Nach der Mitte des 16. Jahrhunderts und verstärkt um die Wende zum 17. Jahrhundert lassen sich wieder tafelförmige, hoch- oder querrechteckige Epitaphien mit zeilenweise angeordneten Inschriften beobachten (Nrr. 194, 207, 246, 248, 252, 269 u. ö.), im Gegensatz zu den älteren Exemplaren nun mit fundamental verändertem Formular (s. u.). Obwohl sich von diesen Epitaphien meist nur noch die bloße Schrifttafel erhalten hat, ist davon auszugehen, daß sie – wie noch vorhandene Exemplare zeigen (Nrr. 247, 255, 323) – ursprünglich mit Wappen und einer architektonischen Rahmung ausgestattet waren.
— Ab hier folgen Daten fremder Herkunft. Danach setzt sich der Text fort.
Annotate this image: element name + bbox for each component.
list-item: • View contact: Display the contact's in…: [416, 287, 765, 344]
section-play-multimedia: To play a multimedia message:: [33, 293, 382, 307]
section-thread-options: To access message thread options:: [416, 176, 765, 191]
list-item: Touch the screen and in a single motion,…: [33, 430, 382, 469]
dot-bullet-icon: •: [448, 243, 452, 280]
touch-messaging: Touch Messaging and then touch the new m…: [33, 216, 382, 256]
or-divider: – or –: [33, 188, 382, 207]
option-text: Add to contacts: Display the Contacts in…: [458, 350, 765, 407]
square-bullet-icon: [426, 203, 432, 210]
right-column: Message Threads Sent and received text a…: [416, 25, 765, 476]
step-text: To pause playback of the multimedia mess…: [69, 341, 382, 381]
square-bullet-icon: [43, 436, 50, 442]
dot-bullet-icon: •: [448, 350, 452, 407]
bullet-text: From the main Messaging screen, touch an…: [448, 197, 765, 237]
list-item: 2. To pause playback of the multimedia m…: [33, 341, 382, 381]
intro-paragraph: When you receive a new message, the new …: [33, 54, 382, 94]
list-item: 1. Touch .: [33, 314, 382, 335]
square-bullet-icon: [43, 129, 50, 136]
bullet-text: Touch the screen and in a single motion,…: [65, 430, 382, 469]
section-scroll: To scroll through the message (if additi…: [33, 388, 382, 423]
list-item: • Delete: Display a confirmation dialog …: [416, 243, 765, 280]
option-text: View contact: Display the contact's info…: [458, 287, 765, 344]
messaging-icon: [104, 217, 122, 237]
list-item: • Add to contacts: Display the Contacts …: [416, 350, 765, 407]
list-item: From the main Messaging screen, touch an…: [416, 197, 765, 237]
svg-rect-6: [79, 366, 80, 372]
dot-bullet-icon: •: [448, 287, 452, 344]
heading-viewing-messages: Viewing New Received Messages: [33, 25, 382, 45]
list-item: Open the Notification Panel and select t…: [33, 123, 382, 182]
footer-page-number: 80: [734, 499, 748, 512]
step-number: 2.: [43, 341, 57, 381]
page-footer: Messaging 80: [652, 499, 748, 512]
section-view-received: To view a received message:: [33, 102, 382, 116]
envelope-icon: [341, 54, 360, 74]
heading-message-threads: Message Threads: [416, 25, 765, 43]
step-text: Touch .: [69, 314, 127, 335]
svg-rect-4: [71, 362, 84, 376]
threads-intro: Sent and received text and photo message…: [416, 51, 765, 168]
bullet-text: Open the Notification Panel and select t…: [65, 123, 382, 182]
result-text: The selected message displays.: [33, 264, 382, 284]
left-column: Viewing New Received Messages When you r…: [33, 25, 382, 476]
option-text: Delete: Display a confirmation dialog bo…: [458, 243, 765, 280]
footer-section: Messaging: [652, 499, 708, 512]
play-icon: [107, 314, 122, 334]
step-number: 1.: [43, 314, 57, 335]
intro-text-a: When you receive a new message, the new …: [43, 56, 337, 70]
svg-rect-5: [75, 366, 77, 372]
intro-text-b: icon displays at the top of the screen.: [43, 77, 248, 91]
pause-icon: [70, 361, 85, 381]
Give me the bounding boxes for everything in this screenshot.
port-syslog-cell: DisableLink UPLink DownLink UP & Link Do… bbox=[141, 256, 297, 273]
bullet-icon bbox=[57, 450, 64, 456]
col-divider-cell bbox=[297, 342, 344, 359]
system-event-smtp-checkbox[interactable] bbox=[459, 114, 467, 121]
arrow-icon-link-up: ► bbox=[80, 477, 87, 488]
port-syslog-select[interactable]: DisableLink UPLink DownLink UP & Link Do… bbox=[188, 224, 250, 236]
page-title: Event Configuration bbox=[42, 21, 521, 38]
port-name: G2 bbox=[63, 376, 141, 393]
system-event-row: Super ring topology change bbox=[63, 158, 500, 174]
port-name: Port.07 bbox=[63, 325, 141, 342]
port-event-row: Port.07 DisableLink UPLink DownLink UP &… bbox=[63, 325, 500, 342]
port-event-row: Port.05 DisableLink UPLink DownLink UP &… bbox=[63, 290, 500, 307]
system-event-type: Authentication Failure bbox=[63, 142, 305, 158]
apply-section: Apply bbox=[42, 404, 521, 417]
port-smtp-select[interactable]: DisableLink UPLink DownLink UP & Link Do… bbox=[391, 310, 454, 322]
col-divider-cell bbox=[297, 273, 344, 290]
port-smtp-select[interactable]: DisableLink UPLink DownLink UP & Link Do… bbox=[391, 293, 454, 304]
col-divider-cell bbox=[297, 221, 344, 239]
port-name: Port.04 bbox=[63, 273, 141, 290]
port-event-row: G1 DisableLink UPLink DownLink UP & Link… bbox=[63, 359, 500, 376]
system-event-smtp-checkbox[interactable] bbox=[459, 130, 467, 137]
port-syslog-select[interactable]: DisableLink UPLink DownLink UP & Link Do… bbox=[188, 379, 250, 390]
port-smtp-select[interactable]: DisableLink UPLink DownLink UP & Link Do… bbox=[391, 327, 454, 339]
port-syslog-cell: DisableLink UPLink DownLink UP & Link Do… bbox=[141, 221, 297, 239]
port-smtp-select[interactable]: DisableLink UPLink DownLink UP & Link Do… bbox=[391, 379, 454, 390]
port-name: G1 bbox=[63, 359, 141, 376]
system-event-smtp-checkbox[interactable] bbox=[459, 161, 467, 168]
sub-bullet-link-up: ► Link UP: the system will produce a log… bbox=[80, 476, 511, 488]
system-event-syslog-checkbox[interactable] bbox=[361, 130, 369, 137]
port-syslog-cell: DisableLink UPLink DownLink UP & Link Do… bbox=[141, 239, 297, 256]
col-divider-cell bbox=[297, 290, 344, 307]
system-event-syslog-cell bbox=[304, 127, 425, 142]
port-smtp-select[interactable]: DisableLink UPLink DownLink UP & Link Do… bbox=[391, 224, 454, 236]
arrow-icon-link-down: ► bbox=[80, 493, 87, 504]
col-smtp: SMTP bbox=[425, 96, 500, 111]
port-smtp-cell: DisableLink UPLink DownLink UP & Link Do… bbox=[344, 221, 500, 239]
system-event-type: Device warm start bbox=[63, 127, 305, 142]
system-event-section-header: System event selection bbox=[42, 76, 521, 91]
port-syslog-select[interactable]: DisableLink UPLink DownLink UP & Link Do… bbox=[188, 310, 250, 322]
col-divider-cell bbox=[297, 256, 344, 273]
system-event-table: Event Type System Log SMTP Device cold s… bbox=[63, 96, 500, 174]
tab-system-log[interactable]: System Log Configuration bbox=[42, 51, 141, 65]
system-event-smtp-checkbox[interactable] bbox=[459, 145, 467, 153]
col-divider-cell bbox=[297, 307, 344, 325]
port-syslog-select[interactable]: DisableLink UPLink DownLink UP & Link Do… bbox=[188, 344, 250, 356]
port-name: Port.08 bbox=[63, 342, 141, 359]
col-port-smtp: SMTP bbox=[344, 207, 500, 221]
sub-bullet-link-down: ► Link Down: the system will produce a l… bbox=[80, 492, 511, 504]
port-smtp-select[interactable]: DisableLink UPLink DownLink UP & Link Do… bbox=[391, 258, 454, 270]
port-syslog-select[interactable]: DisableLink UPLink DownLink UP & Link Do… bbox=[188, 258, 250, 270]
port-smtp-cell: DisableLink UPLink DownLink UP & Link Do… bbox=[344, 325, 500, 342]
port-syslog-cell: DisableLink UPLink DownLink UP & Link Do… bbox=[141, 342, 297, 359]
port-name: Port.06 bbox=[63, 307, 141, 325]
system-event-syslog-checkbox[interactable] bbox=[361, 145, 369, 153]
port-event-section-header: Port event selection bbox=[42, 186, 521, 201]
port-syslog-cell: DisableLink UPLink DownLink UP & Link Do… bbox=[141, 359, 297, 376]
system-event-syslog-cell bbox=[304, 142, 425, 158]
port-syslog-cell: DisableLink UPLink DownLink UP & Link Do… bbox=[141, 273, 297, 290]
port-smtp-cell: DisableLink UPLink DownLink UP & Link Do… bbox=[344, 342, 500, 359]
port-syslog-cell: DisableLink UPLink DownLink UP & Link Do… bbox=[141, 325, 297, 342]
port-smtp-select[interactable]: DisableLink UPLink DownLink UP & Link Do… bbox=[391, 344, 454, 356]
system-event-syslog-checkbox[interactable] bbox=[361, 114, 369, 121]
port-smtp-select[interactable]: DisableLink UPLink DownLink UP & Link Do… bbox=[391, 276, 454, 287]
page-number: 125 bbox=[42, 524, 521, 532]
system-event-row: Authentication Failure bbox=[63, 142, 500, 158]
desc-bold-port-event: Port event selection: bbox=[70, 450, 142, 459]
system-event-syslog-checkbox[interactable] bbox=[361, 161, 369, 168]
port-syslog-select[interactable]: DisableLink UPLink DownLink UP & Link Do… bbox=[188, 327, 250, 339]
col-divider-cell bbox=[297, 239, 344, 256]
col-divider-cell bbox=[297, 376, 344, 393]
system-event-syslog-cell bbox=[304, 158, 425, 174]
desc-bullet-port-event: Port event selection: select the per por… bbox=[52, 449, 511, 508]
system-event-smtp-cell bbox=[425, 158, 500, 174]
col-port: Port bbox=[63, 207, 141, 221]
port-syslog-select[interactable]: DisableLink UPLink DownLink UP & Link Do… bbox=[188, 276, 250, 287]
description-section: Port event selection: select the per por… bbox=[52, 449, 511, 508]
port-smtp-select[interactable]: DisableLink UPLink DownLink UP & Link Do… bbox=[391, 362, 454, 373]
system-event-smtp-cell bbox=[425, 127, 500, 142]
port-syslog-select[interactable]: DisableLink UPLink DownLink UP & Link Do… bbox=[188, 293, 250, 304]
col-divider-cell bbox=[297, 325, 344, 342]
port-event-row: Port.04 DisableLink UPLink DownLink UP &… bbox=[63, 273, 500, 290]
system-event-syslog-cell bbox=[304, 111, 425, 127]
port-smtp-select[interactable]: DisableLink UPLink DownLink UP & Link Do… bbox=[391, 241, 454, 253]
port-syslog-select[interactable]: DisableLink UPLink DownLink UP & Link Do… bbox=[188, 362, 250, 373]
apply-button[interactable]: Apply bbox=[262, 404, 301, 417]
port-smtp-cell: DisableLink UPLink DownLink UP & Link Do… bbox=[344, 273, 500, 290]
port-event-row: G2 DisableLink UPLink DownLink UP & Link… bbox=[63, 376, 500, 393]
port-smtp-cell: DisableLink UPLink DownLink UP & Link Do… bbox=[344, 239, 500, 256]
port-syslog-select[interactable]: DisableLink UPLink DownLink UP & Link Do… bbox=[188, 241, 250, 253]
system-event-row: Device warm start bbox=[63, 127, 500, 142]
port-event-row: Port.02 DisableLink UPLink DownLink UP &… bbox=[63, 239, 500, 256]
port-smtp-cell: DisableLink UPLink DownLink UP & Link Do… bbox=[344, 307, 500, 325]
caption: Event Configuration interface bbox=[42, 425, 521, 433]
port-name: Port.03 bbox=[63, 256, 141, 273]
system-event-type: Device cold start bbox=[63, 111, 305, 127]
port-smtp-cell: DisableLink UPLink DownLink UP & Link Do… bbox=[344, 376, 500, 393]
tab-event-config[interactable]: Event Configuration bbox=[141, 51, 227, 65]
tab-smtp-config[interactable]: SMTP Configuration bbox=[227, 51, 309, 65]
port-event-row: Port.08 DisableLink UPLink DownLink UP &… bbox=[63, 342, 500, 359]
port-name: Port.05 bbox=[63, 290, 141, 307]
Ab dem letzten Viertel des 15. Jahrhunderts läßt sich im Bearbeitungsgebiet eine dritte Grundform von Epitaphien nachweisen, die offenbar nur von Adeligen in Anspruch genommen  wurde: Es handelt sich um die stets mit Wappen, oft auch mit Inschriften versehenen Totenschilde154), die vermutlich dem Leichenzug vorangetragen wurden und später über dem Grabdenkmal des Verstorbenen bzw. an einem beliebigen Ort in der Kirche aufgehängt werden konnten. In der Karmeliterkirche zu Boppard haben sich 15 dieser farbig bemalten Holzschilde erhalten155), davon sieben beschriftete. Während die Totenschilde für zwei 1483 und 1497 verstorbene Angehörige derer von Schwalbach noch als hochrechteckige Schilde mit oben vorkragendener, beschrifteter Randleiste gestaltet sind (Nrr. 96, 116), zeigen die Schilde aus der zweiten Hälfte des 16. Jahrhundert (Nrr. 195, 212, 219, 220) die normale runde Form mit umlaufender Inschrift; eine Ausnahme bildet der achteckige Totenschild des 1575 verstorbenen Johann Boos von Waldeck (Nr. 222).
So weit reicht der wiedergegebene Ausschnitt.